Danger Ace wrote:
I recently picked upa Star Trek magazine off the newstand wherein they had an article on the "Top 100 Moments in Star Trek." In the number two spot was the inter-racial kiss between Kirk and Uhura from "Plato's Stepchildren", and it was being hailed as an advancement. I could never get behind that notion.
Because it is painfully clear in the episode that neither Kirk nor Uhura were acting of their own free-will. They were forced, and that it is, by every definition, rape! It was, in fact, made worse by imagery of a white-on-black rape (though Kirk was just as much a victim - please no, "you can't rape the willing" snarkiness) especially in those volatile times.
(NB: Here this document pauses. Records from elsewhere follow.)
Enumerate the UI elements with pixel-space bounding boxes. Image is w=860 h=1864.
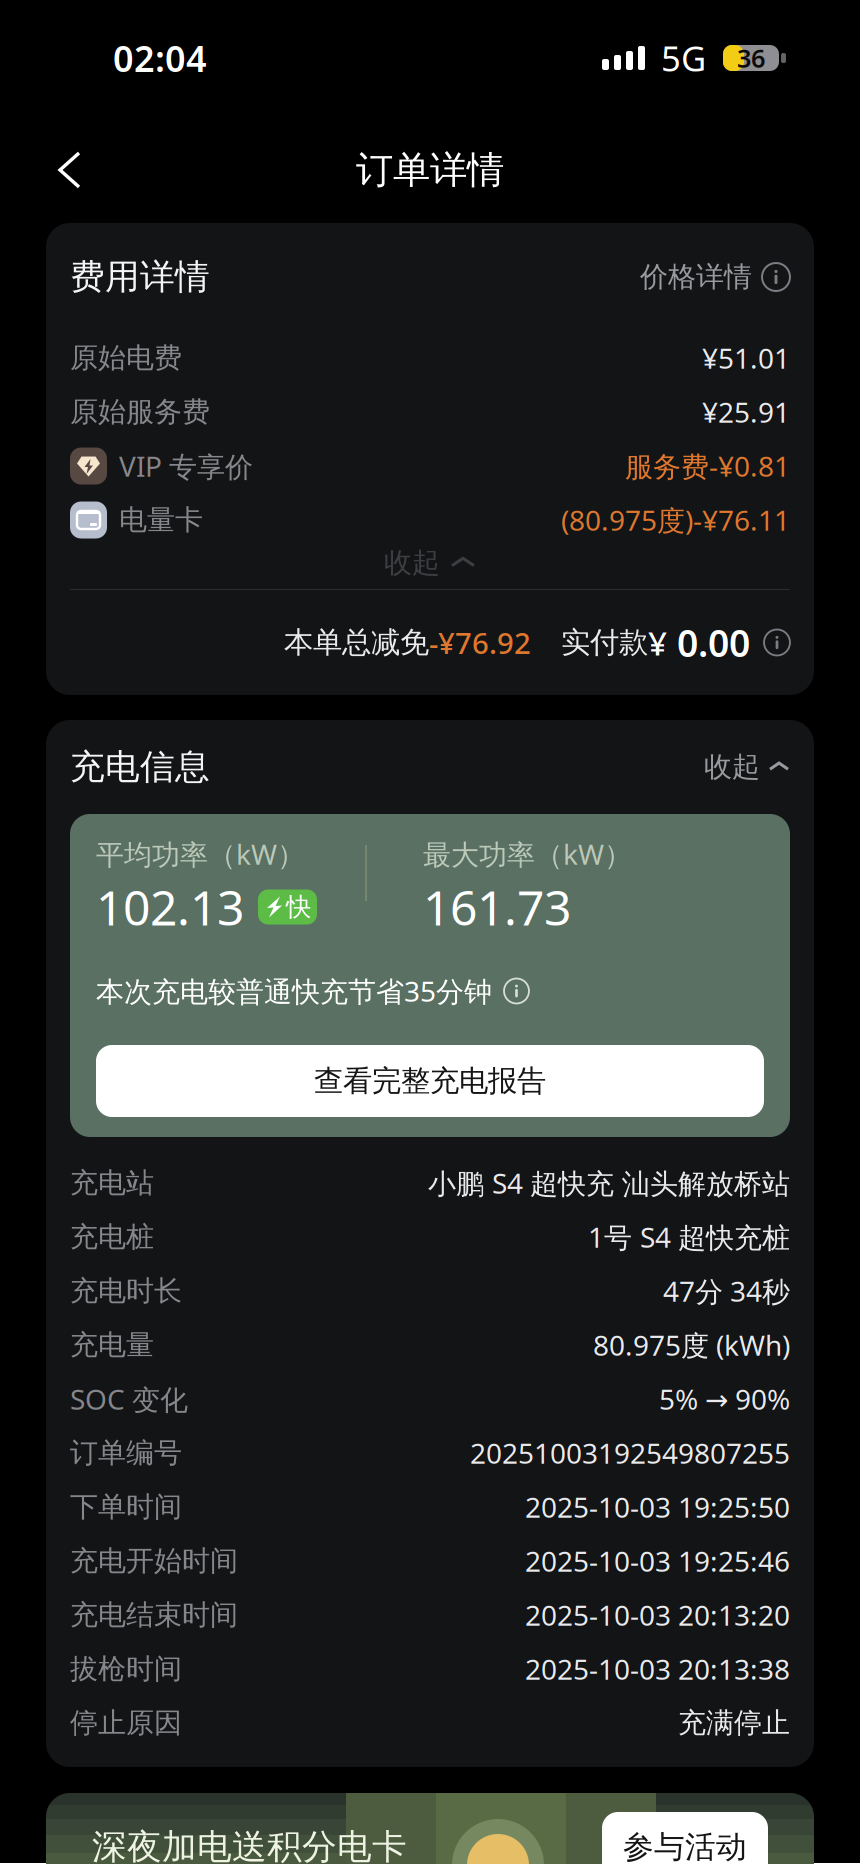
- staticText: VIP 专享价: [119, 447, 253, 485]
- button[interactable]: 查看完整充电报告: [96, 1045, 764, 1117]
- staticText: 80.975度 (kWh): [593, 1326, 790, 1364]
- staticText: 费用详情: [70, 256, 210, 298]
- staticText: 最大功率（kW）: [423, 835, 632, 873]
- button[interactable]: 收起: [70, 547, 790, 579]
- staticText: (80.975度)-¥76.11: [561, 501, 790, 539]
- staticText: 订单编号: [70, 1436, 182, 1470]
- staticText: 充电时长: [70, 1274, 182, 1308]
- staticText: 本次充电较普通快充节省35分钟: [96, 972, 492, 1010]
- staticText: 下单时间: [70, 1490, 182, 1524]
- staticText: ¥51.01: [702, 339, 790, 377]
- staticText: 20251003192549807255: [470, 1434, 790, 1472]
- staticText: 电量卡: [119, 503, 203, 537]
- staticText: 2025-10-03 19:25:46: [525, 1542, 790, 1580]
- staticText: 充电站: [70, 1166, 154, 1200]
- staticText: 参与活动: [623, 1828, 747, 1864]
- staticText: 充电信息: [70, 746, 210, 788]
- staticText: 1号 S4 超快充桩: [588, 1218, 790, 1256]
- button[interactable]: 深夜加电送积分电卡: [0, 1793, 860, 1864]
- staticText: 实付款: [561, 624, 648, 660]
- button[interactable]: 价格详情: [640, 260, 790, 294]
- staticText: 2025-10-03 20:13:20: [525, 1596, 790, 1634]
- staticText: 2025-10-03 19:25:50: [525, 1488, 790, 1526]
- staticText: -¥76.92: [429, 623, 531, 662]
- staticText: 充电开始时间: [70, 1544, 238, 1578]
- staticText: 原始服务费: [70, 395, 210, 429]
- staticText: 本单总减免: [284, 624, 429, 660]
- staticText: 收起: [704, 750, 760, 784]
- staticText: 原始电费: [70, 341, 182, 375]
- button[interactable]: Back: [34, 130, 105, 210]
- staticText: 价格详情: [640, 260, 752, 294]
- staticText: 充电量: [70, 1328, 154, 1362]
- staticText: 小鹏 S4 超快充 汕头解放桥站: [428, 1164, 790, 1202]
- staticText: ¥25.91: [702, 393, 790, 431]
- staticText: 5G: [661, 35, 706, 81]
- staticText: 0.00: [667, 618, 750, 667]
- staticText: 快: [286, 891, 311, 922]
- staticText: 平均功率（kW）: [96, 835, 305, 873]
- staticText: SOC 变化: [70, 1380, 188, 1418]
- staticText: 充满停止: [678, 1706, 790, 1740]
- staticText: 47分 34秒: [663, 1272, 790, 1310]
- staticText: 充电桩: [70, 1220, 154, 1254]
- staticText: 收起: [384, 546, 440, 580]
- staticText: ¥: [648, 620, 667, 665]
- staticText: 36: [737, 41, 765, 75]
- staticText: 充电结束时间: [70, 1598, 238, 1632]
- staticText: 停止原因: [70, 1706, 182, 1740]
- staticText: 102.13: [96, 875, 244, 939]
- staticText: 02:04: [113, 34, 207, 82]
- staticText: 拔枪时间: [70, 1652, 182, 1686]
- staticText: 服务费-¥0.81: [625, 447, 790, 485]
- staticText: 2025-10-03 20:13:38: [525, 1650, 790, 1688]
- button[interactable]: 收起: [704, 750, 790, 784]
- staticText: 161.73: [423, 875, 571, 939]
- staticText: 订单详情: [356, 147, 504, 193]
- staticText: 深夜加电送积分电卡: [92, 1826, 407, 1864]
- staticText: 5% → 90%: [659, 1380, 790, 1418]
- staticText: 查看完整充电报告: [314, 1063, 546, 1099]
So again, why is it celebrated? Was it truly a positive depiction? Did it really break a barrier? Do folks get so wrapped in wanting to praise the series that they feel justified in manufacturing and misrepresenting things?
The core of the question is why is this important. The first inter-racial kiss broadcast on US television.
The answer, is that it is symbolism for something much greater, that of equality for all despite your origins.
And perhaps when you search the best word to describe, may I pose this hypothetical. When your great Aunt Betty wants a kiss from her young nephew Johnny and Johnny is compelled to submit; is Aunt Betty "raping" a kiss out of Johnny.